Morgan Stanley voit six signaux annonçant la fin de l’hiver crypto
Morgan Stanley met en avant Bitcoin, les données de minage et la tension sur les plateformes d’échange comme possibles points de bascule. La banque ne voit pas encore le marché en reprise, mais plutôt dans une phase qui précède souvent un nouveau cycle.

À retenir
- Morgan Stanley Wealth Management voit six signaux historiques qui apparaissaient souvent à la fin d’un hiver crypto.
- Denny Galindo présente Bitcoin comme le principal baromètre, tout en soulignant que l’analyse n’est pas une prévision.
- L’analyse met en avant la durée du cycle, la tension sur les plateformes d’échange, la baisse depuis le sommet, la difficulté de Bitcoin, le multiple thermocap et le rebond depuis le creux.

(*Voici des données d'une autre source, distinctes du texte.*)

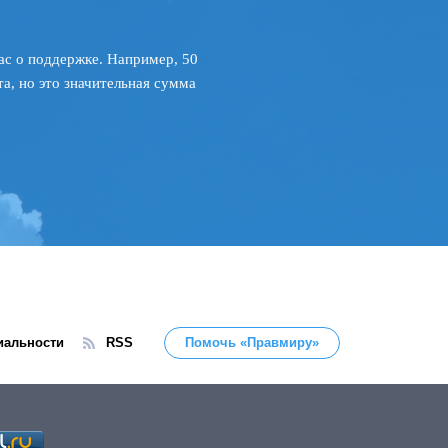
ас о поддержке. Например, 50
а, но это значительная сумма
иальности
RSS
Помочь «Правмиру»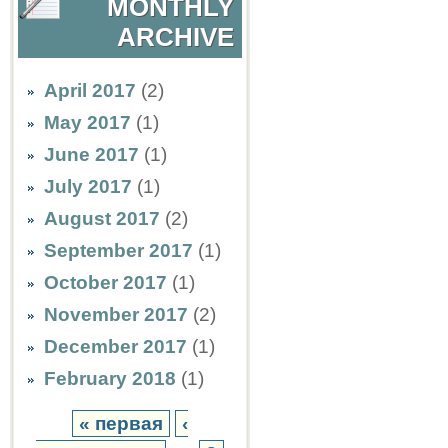
MONTHLY
ARCHIVE
April 2017
(2)
May 2017
(1)
June 2017
(1)
July 2017
(1)
August 2017
(2)
September 2017
(1)
October 2017
(1)
November 2017
(2)
December 2017
(1)
February 2018
(1)
« первая
‹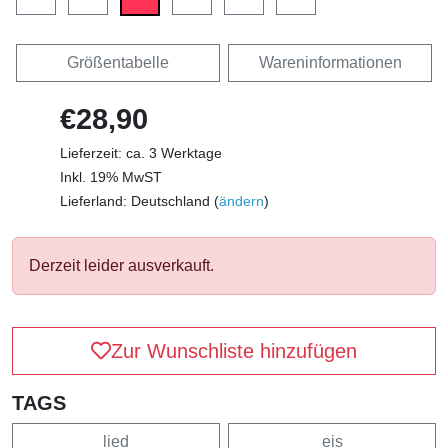
Größentabelle
Wareninformationen
€28,90
Lieferzeit: ca. 3 Werktage
Inkl. 19% MwST
Lieferland: Deutschland (
ändern
)
Derzeit leider ausverkauft.
Zur Wunschliste hinzufügen
TAGS
lied
eis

Morgan Stanley Wealth Management voit six signaux qui, historiquement, apparaissaient souvent à la fin d’un hiver crypto. Dans l’analyse de Denny Galindo, Bitcoin occupe une place centrale comme baromètre de la prochaine phase du cycle, même s’il précise qu’il ne s’agit pas d’une prévision mais d’un ensemble d’indicateurs à suivre.
Six signaux sur le radar
Galindo décrit le marché des cryptomonnaies comme un cycle de quatre ans, avec trois ans de bull market puis un bear market de 12 à 14 mois. Selon lui, le printemps crypto commence historiquement souvent en silence, avec des cours plus stables alors que l’attention du public reste faible.
Il observe donc six signaux déjà apparus auparavant autour de tels points de bascule. Il s’agit de la durée du cycle, de la tension chez les grandes plateformes d’échange crypto et les acteurs institutionnels, de l’ampleur de la baisse depuis le précédent sommet, de la difficulté de Bitcoin, du multiple thermocap et d’un rebond du cours depuis le creux.
Une partie de ces signaux semble déjà visible. Selon son analyse, septembre se situe 17 mois avant le prochain halving et 11 mois après le précédent pic. Il souligne aussi BitMEX, qui a annoncé en juillet qu’elle fermerait en septembre.
Bitcoin reste le baromètre
Selon Galindo, la plus grande cryptomonnaie n’a pas encore reculé autant que lors des hivers précédents. Il évoque une baisse de 53% depuis le sommet entre octobre 2025 et fin juin 2026, alors que les hivers crypto précédents ont souvent été plus profonds.
Le versant minier envoie lui aussi un signal mitigé. La difficulté de Bitcoin a bien baissé, mais ne s’est pas encore redressée. Cela s’inscrit dans une tendance plus large, où les mineurs les moins efficaces se retirent lorsque la rentabilité est sous pression. Le contexte web indique en outre que la difficulté a reculé d’environ 19% à 20% entre novembre 2025 et juillet 2026 et que le hashrate a diminué de 4% au T1 2026, soit la première baisse trimestrielle depuis 2020.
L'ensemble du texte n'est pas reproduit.